The push for baby boxes in New Mexico came after Alexis Avila was seen on surveillance video in 2022 throwing a trash bag with her newborn boy inside into a dumpster in Hobbs, New Mexico, when she was 18.
“The most tragic thing that we can imagine would be a parent that just gave birth, being in such a situation that they feel they have no other alternative but to, you know, place their newborn in a dumpster or some other receptacle,” Baca said.
Baby boxes were created to deter parents from abandoning their newborns, potentially leaving them to die. Baby boxes are temperature-controlled incubators often built into outside, exterior walls of fire stations, police stations, and hospitals that can be accessed from inside. At-risk mothers can safely and legally place their newborns inside. Then, the outside door locks, and mothers have time to get away before an alarm goes off alerting first responders or hospital staff inside.

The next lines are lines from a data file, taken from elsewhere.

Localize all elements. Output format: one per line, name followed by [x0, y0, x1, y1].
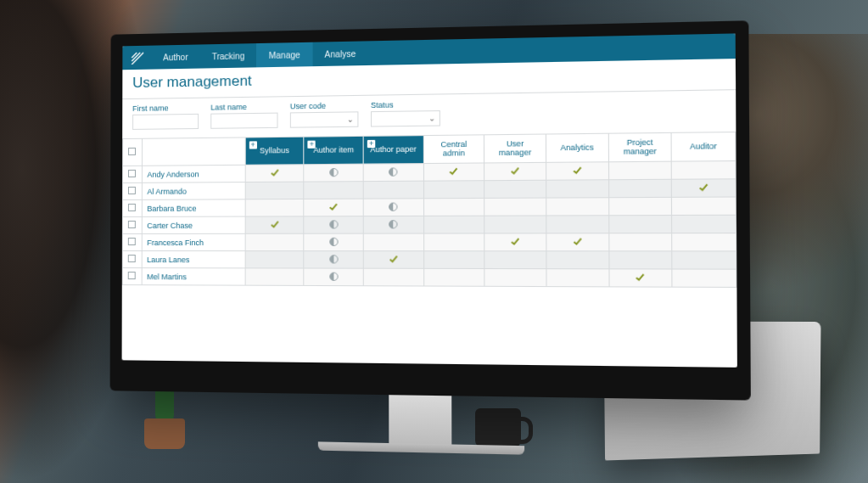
user-name-cell[interactable]: Carter Chase [142, 216, 245, 233]
role-cell-central-admin[interactable] [423, 181, 484, 199]
role-cell-user-manager[interactable] [484, 180, 546, 198]
user-name-cell[interactable]: Mel Martins [142, 268, 245, 286]
user-role-grid: +Syllabus+Author item+Author paperCentra… [122, 132, 737, 288]
user-name-cell[interactable]: Andy Anderson [142, 165, 245, 183]
role-cell-syllabus[interactable] [245, 268, 304, 286]
half-circle-icon [389, 167, 397, 176]
check-icon [698, 183, 708, 193]
row-checkbox[interactable] [122, 216, 141, 233]
nav-tab-tracking[interactable]: Tracking [200, 43, 257, 68]
user-name-cell[interactable]: Francesca Finch [142, 233, 245, 250]
role-cell-author-item[interactable] [304, 164, 363, 182]
role-cell-auditor[interactable] [672, 179, 736, 198]
user-name-cell[interactable]: Laura Lanes [142, 251, 245, 268]
role-cell-user-manager[interactable] [484, 162, 546, 180]
role-cell-auditor[interactable] [672, 251, 736, 269]
role-cell-central-admin[interactable] [423, 163, 484, 181]
role-cell-author-paper[interactable] [363, 251, 423, 269]
role-cell-author-item[interactable] [304, 216, 363, 234]
filter-bar: First name Last name User code ⌄ Status … [122, 90, 736, 138]
role-cell-syllabus[interactable] [245, 182, 304, 199]
role-cell-user-manager[interactable] [484, 233, 546, 251]
role-cell-central-admin[interactable] [423, 216, 484, 233]
select-all-header[interactable] [123, 138, 142, 166]
role-cell-user-manager[interactable] [484, 268, 546, 286]
col-header-syllabus[interactable]: +Syllabus [245, 137, 304, 165]
role-cell-auditor[interactable] [672, 197, 736, 215]
role-cell-central-admin[interactable] [423, 268, 484, 286]
table-row: Laura Lanes [122, 251, 736, 270]
role-cell-project-mgr[interactable] [609, 269, 673, 287]
role-cell-syllabus[interactable] [245, 251, 304, 268]
role-cell-author-paper[interactable] [363, 233, 423, 251]
role-cell-project-mgr[interactable] [608, 233, 672, 251]
role-cell-author-item[interactable] [304, 233, 363, 251]
role-cell-analytics[interactable] [546, 180, 609, 198]
row-checkbox[interactable] [122, 233, 141, 250]
user-name-cell[interactable]: Barbara Bruce [142, 199, 245, 217]
role-cell-central-admin[interactable] [423, 233, 484, 251]
role-cell-project-mgr[interactable] [608, 216, 672, 233]
expand-icon: + [249, 141, 257, 149]
role-cell-auditor[interactable] [672, 269, 736, 287]
role-cell-syllabus[interactable] [245, 216, 304, 233]
user-name-cell[interactable]: Al Armando [142, 183, 245, 200]
filter-last-name-input[interactable] [210, 113, 277, 129]
role-cell-auditor[interactable] [672, 233, 736, 251]
role-cell-analytics[interactable] [546, 251, 609, 269]
role-cell-author-item[interactable] [304, 182, 363, 199]
half-circle-icon [389, 202, 397, 211]
role-cell-analytics[interactable] [546, 233, 609, 251]
role-cell-author-paper[interactable] [363, 164, 423, 182]
filter-first-name-input[interactable] [132, 114, 199, 130]
role-cell-analytics[interactable] [546, 269, 609, 287]
row-checkbox[interactable] [122, 268, 141, 285]
role-cell-author-paper[interactable] [363, 181, 423, 199]
role-cell-analytics[interactable] [546, 216, 609, 233]
row-checkbox[interactable] [123, 166, 142, 183]
nav-tab-manage[interactable]: Manage [256, 42, 312, 68]
role-cell-analytics[interactable] [546, 198, 609, 216]
role-cell-syllabus[interactable] [245, 233, 304, 250]
role-cell-auditor[interactable] [671, 161, 736, 180]
role-cell-syllabus[interactable] [245, 199, 304, 216]
role-cell-project-mgr[interactable] [608, 179, 672, 197]
role-cell-user-manager[interactable] [484, 216, 546, 233]
role-cell-author-item[interactable] [304, 199, 363, 216]
role-cell-central-admin[interactable] [423, 251, 484, 269]
role-cell-project-mgr[interactable] [608, 197, 672, 215]
role-cell-author-item[interactable] [304, 251, 363, 269]
filter-status-select[interactable]: ⌄ [371, 110, 440, 127]
table-row: Barbara Bruce [122, 197, 736, 216]
nav-tab-analyse[interactable]: Analyse [312, 41, 368, 66]
role-cell-user-manager[interactable] [484, 251, 546, 269]
nav-tab-author[interactable]: Author [151, 44, 200, 69]
role-cell-user-manager[interactable] [484, 198, 546, 216]
row-checkbox[interactable] [122, 251, 141, 268]
col-header-author-item[interactable]: +Author item [304, 136, 363, 164]
role-cell-author-paper[interactable] [363, 268, 423, 286]
role-cell-author-item[interactable] [304, 268, 363, 286]
filter-user-code-select[interactable]: ⌄ [290, 111, 359, 127]
checkbox-icon [128, 204, 136, 211]
col-header-author-paper[interactable]: +Author paper [363, 136, 423, 165]
role-cell-author-paper[interactable] [363, 216, 423, 233]
role-cell-project-mgr[interactable] [608, 161, 672, 180]
role-cell-author-paper[interactable] [363, 199, 423, 216]
col-header-auditor: Auditor [671, 132, 736, 162]
page-title: User management [132, 65, 724, 92]
table-row: Francesca Finch [122, 233, 736, 251]
check-icon [270, 168, 279, 177]
check-icon [636, 272, 646, 283]
filter-user-code: User code ⌄ [290, 101, 359, 128]
role-cell-project-mgr[interactable] [608, 251, 672, 269]
role-cell-syllabus[interactable] [245, 165, 304, 183]
role-cell-central-admin[interactable] [423, 198, 484, 216]
row-checkbox[interactable] [122, 199, 141, 216]
row-checkbox[interactable] [123, 183, 142, 199]
role-cell-auditor[interactable] [672, 215, 736, 233]
filter-first-name-label: First name [132, 104, 199, 113]
role-cell-analytics[interactable] [546, 162, 609, 180]
check-icon [389, 254, 399, 263]
filter-user-code-label: User code [290, 101, 359, 110]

The baby is then quickly removed and sent to a hospital for a wellness check. From there, the baby is usually placed into state custody and is often quickly adopted.
According to the report, New Mexico Gov. Lujan Grisham set aside $330,000 last year for every county to install a baby box. So far, most of the baby boxes are located in more rural areas of the state.
“In the rural parts of the state, I think it’s more of a priority. Those are areas where hospitals are not as readily available. And so, you know, it gives these people a place to go somewhat close to them or closer to them,” Baca said.